TEXTES DE LA MESSE.
Missel de
saint Pie X en usage à l’époque.
Introït :
Le
Seigneur s’est fait mon défenseur ; il m’a mis au large, il m’a sauvé, parce
qu’il s’est complu en moi. Ps. Je
vous aimerai, Seigneur vous qui êtes ma force ; le Seigneur est mon
rempart, mon refuge et mon libérateur. Gloire au Père … Psaume 17 (Hébreu 18), 19-20.2-3.

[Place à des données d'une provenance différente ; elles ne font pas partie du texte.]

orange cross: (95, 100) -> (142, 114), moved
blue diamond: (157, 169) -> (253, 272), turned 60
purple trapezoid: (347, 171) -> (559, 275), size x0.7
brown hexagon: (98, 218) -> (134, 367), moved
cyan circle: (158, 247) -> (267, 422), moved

Collecte : Faites, Seigneur, que nous ayons toujours et la
crainte et l’amour de votre saint Nom ; car votre providence n’abandonne
jamais ceux que vous établissez solidement dans votre amour. Par N.S.J.C…
Épître : 1
Jean 3, 13-18.
Graduel : Dans ma détresse, j’ai crié vers le Seigneur, et
il m’a exaucé. Seigneur, délivrez mon âme des lèvres de mensonge et de la
langue trompeuse. Psaume
119 (Hébreu 120), 1-2.
Alléluia : Seigneur mon Dieu,
je mets en vous mon espérance, sauvez-moi de tous ceux qui me persécutent, et
délivrez-moi. Psaume 7, 2.
Évangile : Luc
14, 16-24.
Offertoire : Tournez-vous vers moi Seigneur,
et délivrez mon âme ; sauvez-moi à cause de votre miséricorde. Psaume 6, 5.
Secrète :
Que ce sacrifice, Seigneur, qui va être offert à votre Nom, nous purifie, et
nous élève de jour en jour à la pratique d’une vie toute céleste. Par
N.S.J.C…
Communion : Je chanterai le Seigneur pour
le bien qu’il m’a fait, et je célébrerai le nom du Seigneur, du Très-Haut. Psaume 12 (Hébreu 13), 6.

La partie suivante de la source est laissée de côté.